Similarly, in our Glow! trial, in Fresno, we have worked very closely with women in that community to create a demonstration project of group prenatal care with wraparound support services for pregnant women, as well as supports for providers to make it more feasible to offer group prenatal care to their clients. If we find that this package of interventions is feasible, we should be able to improve the rates of preterm birth and the outcomes for infants born too soon or too small.
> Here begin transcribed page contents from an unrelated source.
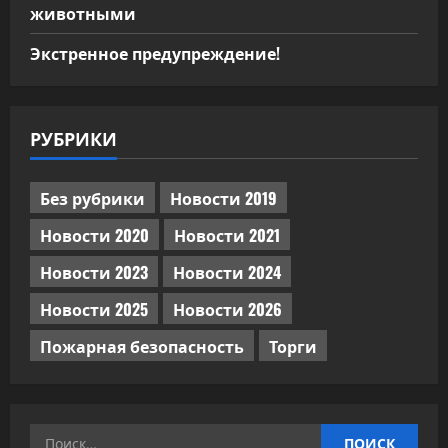
животными
Экстренное предупреждение!
РУБРИКИ
Без рубрики
Новости 2019
Новости 2020
Новости 2021
Новости 2023
Новости 2024
Новости 2025
Новости 2026
Пожарная безопасность
Торги
Найти:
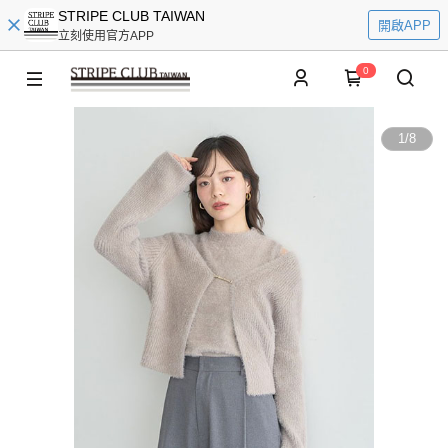
STRIPE CLUB TAIWAN
開啟APP
立刻使用官方APP
0
1
/
8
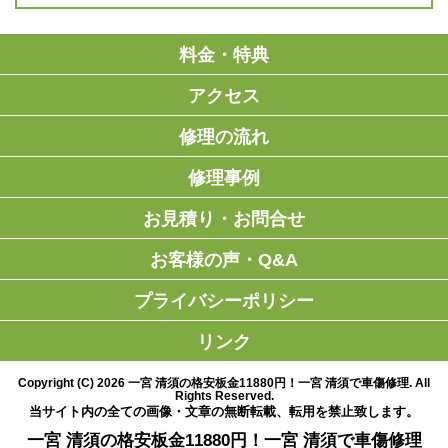
料金・特典
アクセス
修理の流れ
修理事例
お見積り・お問合せ
お客様の声・Q&A
プライバシーポリシー
リンク
Copyright (C)
2026
一宮 清須の格安板金11880円！一宮 清須で車傷修理
. All
Rights Reserved.
当サイト内の全ての画像・文章の無断転載、転用を禁止致します。
一宮 清須の格安板金11880円！一宮 清須で車傷修理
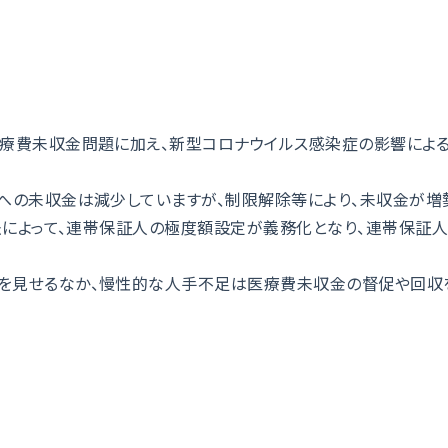
医療費未収金問題に加え、新型コロナウイルス感染症の影響によ
への未収金は減少していますが、制限解除等により、未収金が増
民法によって、連帯保証人の極度額設定が義務化となり、連帯保証
を見せるなか、慢性的な人手不足は医療費未収金の督促や回収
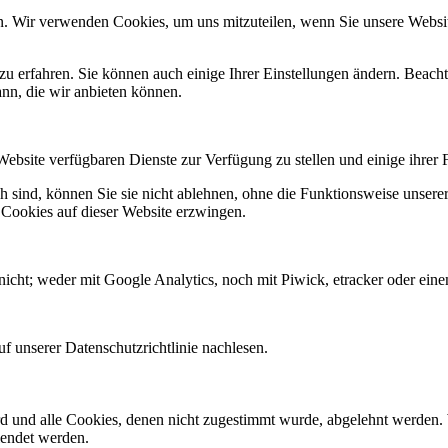
n. Wir verwenden Cookies, um uns mitzuteilen, wenn Sie unsere Website
zu erfahren. Sie können auch einige Ihrer Einstellungen ändern. Beac
ann, die wir anbieten können.
Website verfügbaren Dienste zur Verfügung zu stellen und einige ihrer 
h sind, können Sie sie nicht ablehnen, ohne die Funktionsweise unserer
 Cookies auf dieser Website erzwingen.
icht; weder mit Google Analytics, noch mit Piwick, etracker oder einem
f unserer Datenschutzrichtlinie nachlesen.
ird und alle Cookies, denen nicht zugestimmt wurde, abgelehnt werden. 
lendet werden.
Another thing that’s been really exciting is our Collective Impact effort, which tests the hypothesis that cross-sector partnerships and system-level change can reduce the rate of preterm birth and address persistent disparities. In Fresno and San Francisco, we’ve brought mothers with lived experience of preterm birth and leaders in health care, social services, education, business, transportation and others to the same table to learn about the problem and discuss how we can align and develop different ways of working together to tackle this problem. An example of the power of this approach is how San Francisco’s effort, called Expecting Justice, was instrumental in securing funding through different sources to provide a doula for every pregnant African American and Pacific Islander woman in San Francisco; they are the women most at risk for preterm birth and poor outcomes in the city.

Through these projects and many others, we are hopeful that we are building a movement that brings people on board who are passionate about reducing health inequities and willing to take on the preterm birth challenge. We have learned so much already and are already starting to see the positive impact of this new approach to research.